1.3 SpliceScape: Genome Index Generation with STAR - labbces/SpliceScape GitHub Wiki
Before any sequencing reads can be aligned to a reference genome, a specialized index of that genome must be created. This step is a prerequisite for the mapping stage. The GENOME_GENERATE_STAR process handles this crucial, one-time setup for each new genome.

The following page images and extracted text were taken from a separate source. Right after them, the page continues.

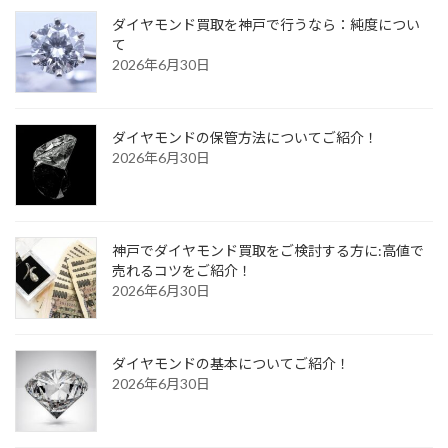
ダイヤモンド買取を神戸で行うなら：純度につい
て
2026年6月30日
ダイヤモンドの保管方法についてご紹介！
2026年6月30日
神戸でダイヤモンド買取をご検討する方に:高値で
売れるコツをご紹介！
2026年6月30日
ダイヤモンドの基本についてご紹介！
2026年6月30日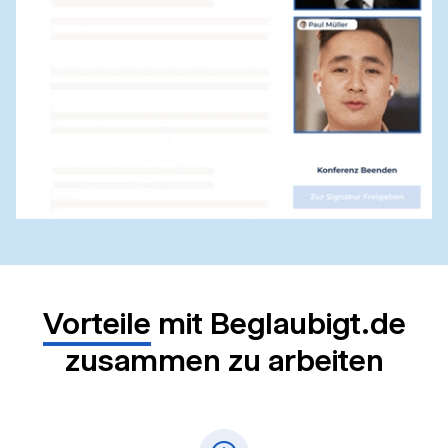
Vorteile
mit Beglaubigt.de
zusammen zu arbeiten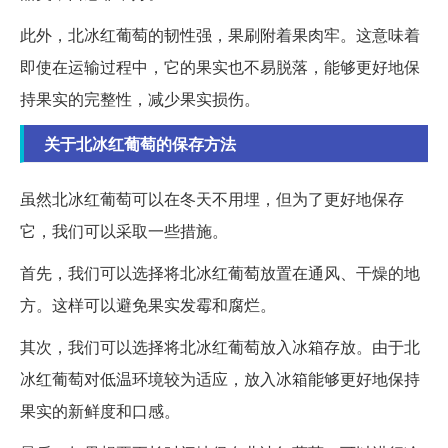
此外，北冰红葡萄的韧性强，果刷附着果肉牢。这意味着
即使在运输过程中，它的果实也不易脱落，能够更好地保
持果实的完整性，减少果实损伤。
关于北冰红葡萄的保存方法
虽然北冰红葡萄可以在冬天不用埋，但为了更好地保存
它，我们可以采取一些措施。
首先，我们可以选择将北冰红葡萄放置在通风、干燥的地
方。这样可以避免果实发霉和腐烂。
其次，我们可以选择将北冰红葡萄放入冰箱存放。由于北
冰红葡萄对低温环境较为适应，放入冰箱能够更好地保持
果实的新鲜度和口感。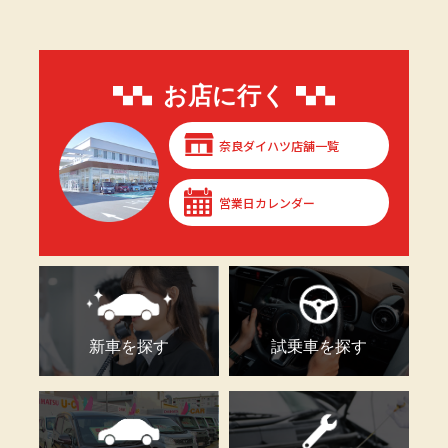
お店に行く
奈良ダイハツ店舗一覧
営業日カレンダー
新車を探す
試乗車を探す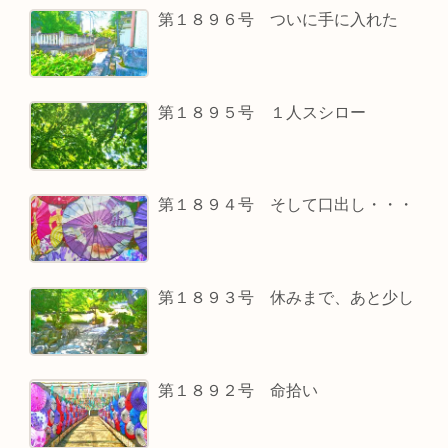
第１８９６号 ついに手に入れた
第１８９５号 １人スシロー
第１８９４号 そして口出し・・・
第１８９３号 休みまで、あと少し
第１８９２号 命拾い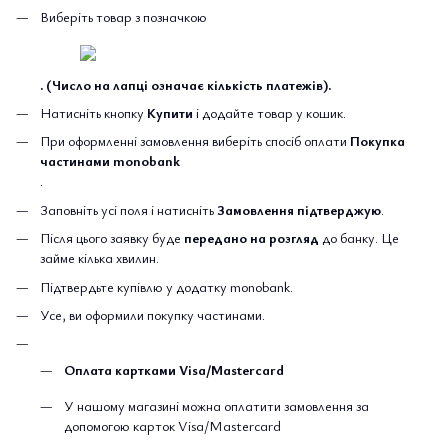
Виберіть товар з позначкою
. (Число на лапці означає кількість платежів).
Натисніть кнопку
Купити
і додайте товар у кошик.
При оформленні замовлення виберіть спосіб оплати
Покупка
частинами monobank
.
Заповніть усі поля і натисніть
Замовлення підтверджую
.
Після цього заявку буде
передано на розгляд
до банку. Це
займе кілька хвилин.
Підтвердьте купівлю у додатку monobank.
Усе, ви оформили покупку частинами.
Оплата картками Visa/Mastercard
У нашому магазині можна оплатити замовлення за
допомогою карток Visa/Mastercard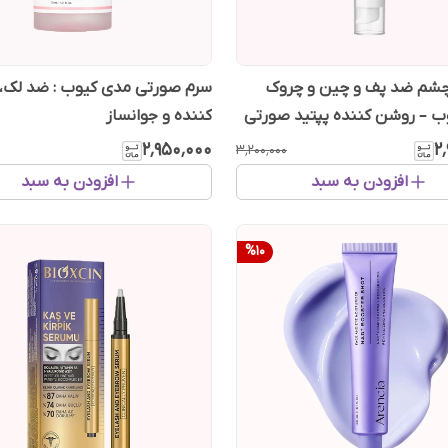
 چشم ضد پف و چین و چروک
سرم صورتی مدی کیوب : ضد لک،
ب – روشن کننده پپتید صورتی
کننده و جوانساز
۲٬۹۵۰٬۰۰۰
۲
۳٬۲۰۰٬۰۰۰
افزودن به سبد
افزودن به سبد
%
10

This process uses the STAR (Spliced Transcripts Alignment to a Reference) aligner in genomeGenerate mode to build the index files. Once an index for a specific genome is successfully created, Nextflow's caching mechanism will automatically reuse it in subsequent pipeline runs, saving significant time.
- Inputs and Outputs
| Type | Description |
|---|---|
| Input | 1. Path to the reference genome FASTA file (.fa). 2. Path to the genome annotation file (.gff3). 3. The number of threads to use, specified in the config file. |
| Output | A directory containing all the files that constitute the STAR genome index. This directory is then passed to the mapping process. |
The script uses specific STAR flags to ensure an optimal genome index is built for RNA-seq analysis:
| STAR Flag | Function |
|---|---|
| --runMode genomeGenerate | Instructs STAR to build a new genome index instead of performing read alignment. |
| --sjdbGTFfile | This is a critical parameter for splicing analysis. It provides STAR with a GFF3 file containing known gene annotations. STAR uses this information to build a database of known splice junctions, which significantly increases its accuracy and sensitivity when mapping reads across exon-exon boundaries in the next stage. |
| --runThreadN | Specifies the number of CPU cores to use, allowing for faster, multi-threaded index generation. |
| --genomeDir | The output directory where the generated index files will be stored. |
Critical Error Handling
This process is essential for the entire pipeline. Therefore, it is configured with a strict error strategy:
-
errorStrategy 'finish': If the genome index generation fails for any reason, the entire pipeline will stop. This prevents wasted computational resources, as no downstream mapping steps can proceed without a valid index.
Reusability and Caching
- The generated index is saved to the directory specified by
publishDir(e.g.,<output>/genomeGenerate). Nextflow's caching (cache 'lenient') ensures that if you re-run the pipeline with the same genome, this step will be skipped, and the previously generated index will be used, making subsequent analyses much faster.